### WORK REQUIRED:
In the records that follow, find the line with "Skip to main content"; from there, retype every line exactly through the line with "If your reporting", which also belongs to the answer.
-------- DATA RECORDS
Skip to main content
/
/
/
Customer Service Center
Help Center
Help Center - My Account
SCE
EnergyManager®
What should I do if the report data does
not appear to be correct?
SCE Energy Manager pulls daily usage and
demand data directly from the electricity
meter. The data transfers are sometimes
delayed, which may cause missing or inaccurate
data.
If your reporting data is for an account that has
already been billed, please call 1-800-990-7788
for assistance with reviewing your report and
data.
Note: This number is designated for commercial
----------------
-------- DATA RECORDS
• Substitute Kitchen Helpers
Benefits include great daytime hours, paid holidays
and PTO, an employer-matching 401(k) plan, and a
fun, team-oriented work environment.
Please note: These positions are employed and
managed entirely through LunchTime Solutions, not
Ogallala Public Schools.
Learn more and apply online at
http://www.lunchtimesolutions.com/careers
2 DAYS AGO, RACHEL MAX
----------------
### WRITTEN REPLY:
Skip to main content
/
/
/
Customer Service Center
Help Center
Help Center - My Account
SCE
EnergyManager®
What should I do if the report data does
not appear to be correct?
SCE Energy Manager pulls daily usage and
demand data directly from the electricity
meter. The data transfers are sometimes
delayed, which may cause missing or inaccurate
data.
If your reporting data is for an account that has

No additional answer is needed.